Pukul 15.42, notifikasi email masuk. Subjeknya mencolok:
[UNDANGAN RAPAT MENDADAK – WAJIB HADIR]
Danar membacanya dua kali. Lalu melirik ke arah Lisa yang juga menatap layar dengan ekspresi sama. Satu per satu kepala terangkat. Suara ketikan berhenti. Seseorang di bilik sebelah menghela napas panjang.
Tak ada yang bicara. Tak ada yang berani menebak. Tapi semua orang tahu: suara yang hening itu adalah pertanda sesuatu sedang bergerak.
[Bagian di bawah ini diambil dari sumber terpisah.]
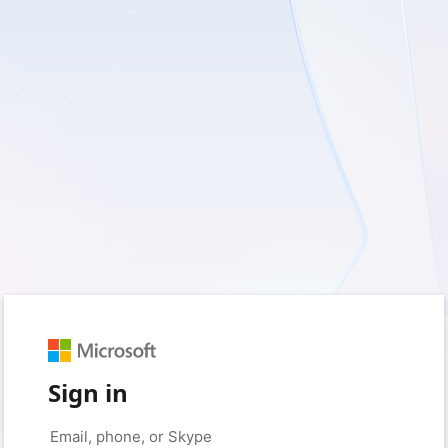
Sign in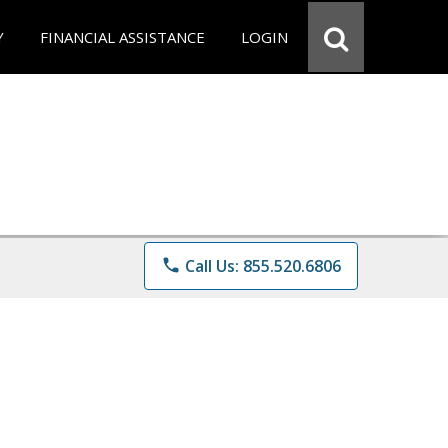
Y
FINANCIAL ASSISTANCE
LOGIN
phone
Call Us: 855.520.6806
Dan bukan ke arah yang mereka inginkan.
Danar menyandarkan punggung ke kursi. Tangannya mengepal di bawah meja. Rasanya seperti sedang duduk di ruang tunggu, menanti hasil diagnosis yang mungkin akan mengubah seluruh hidupnya.
Suara detik jam terdengar makin keras. Dan tak ada satu pun yang berani bersuara.
***
Pagi itu datang dengan hawa yang tak biasa. Langit di luar jendela kantor masih kelabu, seperti menahan hujan yang tak kunjung jatuh. Danar berdiri lama di depan cermin lift, dasinya miring sedikit tapi tak ia perbaiki. Matanya sayu, sisa tidur yang tak utuh sejak semalam. Mungkin karena perasaan ganjil yang mengendap di pikirannya sejak undangan rapat darurat kemarin sore tersebar.
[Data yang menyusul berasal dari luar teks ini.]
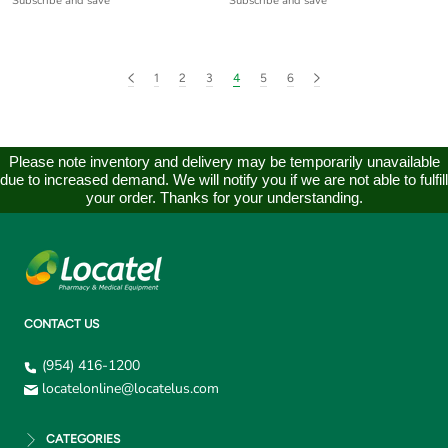
Subscribe and save
Subscribe and save
1
2
3
4
5
6
Please note inventory and delivery may be temporarily unavailable
due to increased demand. We will notify you if we are not able to fulfill
your order. Thanks for your understanding.
CONTACT US
(954) 416-1200
locatelonline@locatelus.com
CATEGORIES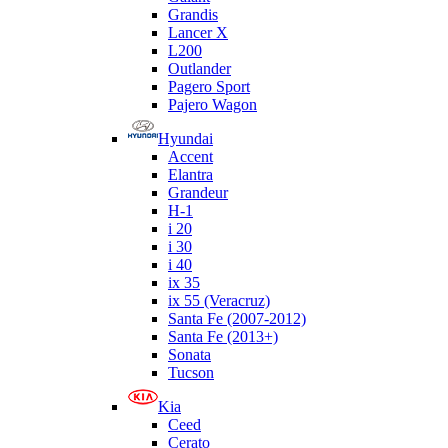
Grandis
Lancer X
L200
Outlander
Pagero Sport
Pajero Wagon
Hyundai
Accent
Elantra
Grandeur
H-1
i 20
i 30
i 40
ix 35
ix 55 (Veracruz)
Santa Fe (2007-2012)
Santa Fe (2013+)
Sonata
Tucson
Kia
Ceed
Cerato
Ketika lift terbuka, lantai tempat timnya bekerja terasa lebih lengang dari biasanya. Bukan karena terlambat masuk, tapi karena memang ada yang tidak datang atau lebih tepatnya, tidak kembali.
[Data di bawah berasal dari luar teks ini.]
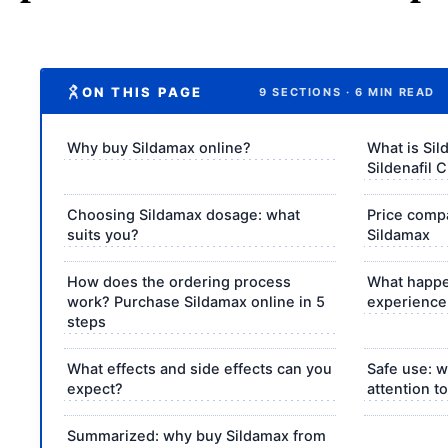
ON THIS PAGE
9 SECTIONS · 6 MIN READ
Why buy Sildamax online?
What is Si
Sildenafil 
Choosing Sildamax dosage: what
Price comp
suits you?
Sildamax
How does the ordering process
What happe
work? Purchase Sildamax online in 5
experience
steps
What effects and side effects can you
Safe use: 
expect?
attention t
Summarized: why buy Sildamax from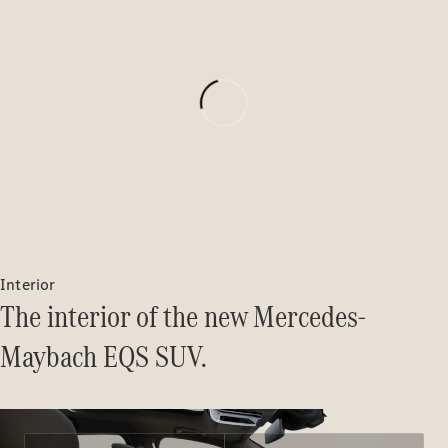
MBSP
Parts &
Accessories
Original
Tires
Accessories
Interior
Charging
The interior of the new Mercedes-
Equipment
Collection
Maybach EQS SUV.
Car Care
Product
Genuine
Parts
Body &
Meja Rendi sudah bersih. Tidak ada lagi mug bergambar Gundam yang biasa duduk di pojok meja. Tidak ada kabel headset yang menjuntai malas dari layar monitor. Semalam, saat semua pulang, rupanya Rendi disuruh ke ruang HR dan... selesai. Danar memandang kursi kosong itu dengan tenggorokan yang menegang.
“Cepat sekali, ya,” gumam Ira dari balik cubicle.
Danar hanya mengangguk pelan. Tak perlu membalas. Semua tahu apa maksudnya.
Tak lama, datang email dari HR. Judulnya singkat: Kebijakan Restrukturisasi Personalia - Tahap Pertama.
Ira memanggil nama Tuhan. Jaya di belakang menyumpah pelan. Danar tidak membuka email itu langsung. Ia hanya menatap layarnya lama, hingga pantulan wajahnya sendiri membayang di monitor.
Suara printer di sudut ruangan menyembur pelan. Entah siapa yang mencetak. Di kejauhan, langkah-langkah terdengar menuju ruang manajer. Satu per satu nama dipanggil lewat telepon internal.
“Yusuf dari divisi logistik barusan dipanggil,” bisik Jaya dengan nada nyaris tak terdengar.
“Lusi dari procurement juga,” sahut seseorang dari belakang.
Danar mencoba bekerja. Tangan di keyboard, kursor bergerak, tapi tidak ada kata yang muncul. Semua jemari terasa kaku.
Jam makan siang, pantry penuh sesak. Tapi tak ada suara seperti biasanya. Biasanya ada candaan receh, cerita sinetron, atau debat bola. Sekarang, semua hanya duduk dengan mata penuh tanya.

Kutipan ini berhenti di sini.